The worm itself isn’t damaging to your blog, so there’s not much to worry about in terms of losing your information or having your blog wiped clean. The worm is similar to the clickbait posts that you’ve seen on Facebook, which once you click on the post gets republished to your wall (in this case, to your Tumblr blog). The viral post was planted this morning on Tumblr and spread to 6,000 unique visitors so far in just a matter of a few hours.

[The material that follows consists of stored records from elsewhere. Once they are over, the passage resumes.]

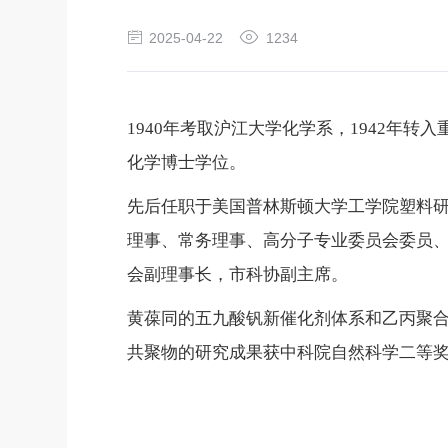
2025-04-22
1234
1940年考取沪江大学化学系，1942
化学博士学位。
先后任职于美国普林斯顿大学工学院塑料
理事、常务理事、高分子专业委员会委员
会副理事长，市科协副主席。
黄葆同的五九酸钒新催化剂体系和乙丙聚合
共聚物的研究成果获中科院自然科学二等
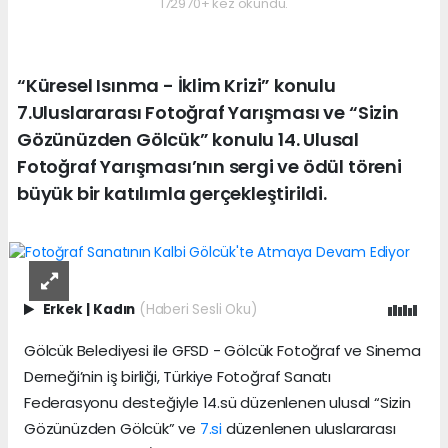
172970+ kez okundu.
“Küresel Isınma - İklim Krizi” konulu
7.Uluslararası Fotoğraf Yarışması ve “Sizin
Gözünüzden Gölcük” konulu 14. Ulusal
Fotoğraf Yarışması’nın sergi ve ödül töreni
büyük bir katılımla gerçekleştirildi.
Erkek
|
Kadın
(Haberi Sesli Oku)
Gölcük Belediyesi ile GFSD - Gölcük Fotoğraf ve Sinema
Derneği’nin iş birliği, Türkiye Fotoğraf Sanatı
Federasyonu desteğiyle 14.sü düzenlenen ulusal “Sizin
Gözünüzden Gölcük” ve
7.si
düzenlenen uluslararası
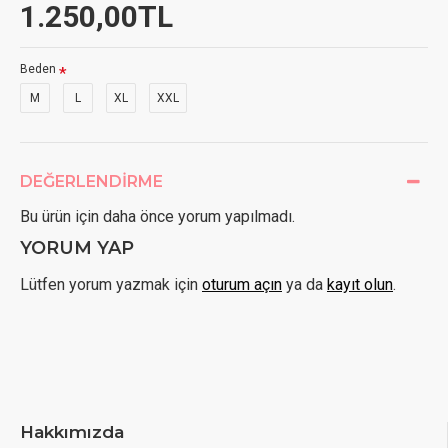
1.250,00TL
Beden
M
L
XL
XXL
DEĞERLENDIRME
Bu ürün için daha önce yorum yapılmadı.
YORUM YAP
Lütfen yorum yazmak için
oturum açın
ya da
kayıt olun
.
Hakkımızda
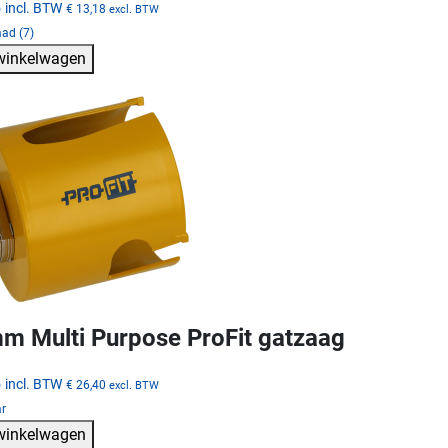
5
incl. BTW
€ 13,18
excl. BTW
ad (7)
 winkelwagen
m Multi Purpose ProFit gatzaag
5
incl. BTW
€ 26,40
excl. BTW
ar
 winkelwagen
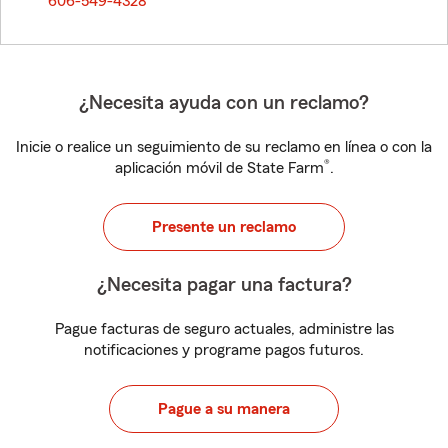
606-549-4328
¿Necesita ayuda con un reclamo?
Inicie o realice un seguimiento de su reclamo en línea o con la
®
aplicación móvil de State Farm
.
Presente un reclamo
¿Necesita pagar una factura?
Pague facturas de seguro actuales, administre las
notificaciones y programe pagos futuros.
Pague a su manera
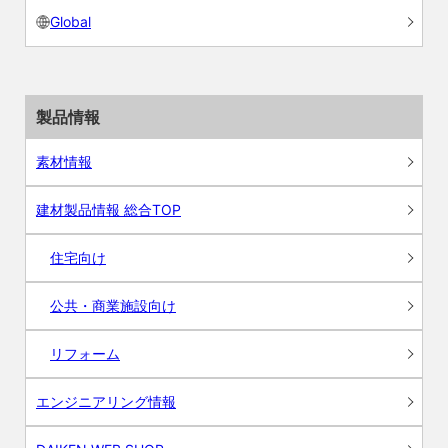
Global
製品情報
素材情報
建材製品情報 総合TOP
住宅向け
公共・商業施設向け
リフォーム
エンジニアリング情報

With 80 million blogs that exist on Tumblr, this is just a fraction of blogs that were affected, however many popular sites were hit (including USA Today’s and The Verge’s Tumblrs) and the bug has the potential to infiltrate the platform much further. 

If you see the hate-filled message like the one in the screen shot below, do not click on it.

gnaa hate post

If you’re signed into your Tumblr dashboard and click on the post, it will infect your blog and republish the message as a blog post. You won’t have to worry about the “P.S.” part of the message since it’s just an empty threat. Because it publishes just one blog post at a time, to remove it you can simply delete the single post without it affecting your blog as a whole, but before you jump ahead of yourself it’s not that that straight forward. Unfortunately it appears that infected Tumblr accounts can’t delete the post through Tumblr’s dashboard without spawning more posts, so the Daily Dot is recommending that using the Missing-E browser plugin will get rid of the posts for good without any recourse.

We reached out to Tumblr and their spokesperson responded to the incident with the following statement, indicating that Tumblr is aware of the situation and actively working on combating the problem.

“There is a viral post circulating on Tumblr which begins “Dearest ‘Tumblr’ users”. If you have viewed this post, please log out of all browsers that may be using Tumblr immediately. Our engineers are working to resolve the issue as swiftly as possible. Thank you.”

A “hackavist” collective by the name of The Gay Ni**er Association of America (GNAA) has stepped up to claim responsibility for the exploit. GNAA’s spokesperson tells the Daily Dot, “The guy who found the bug messaged me about six hours ago, and we went live just under three hours ago. We started with one post on a brand new Tumblr blog, I sent the link to a few people, and it went from there. Well, it looks like we’ve reached nearly 6,000 unique users affected … Never expected it to get this big.”

According to NewMediaRockstars, the GNAA also plans to take on WordPress and Disqus.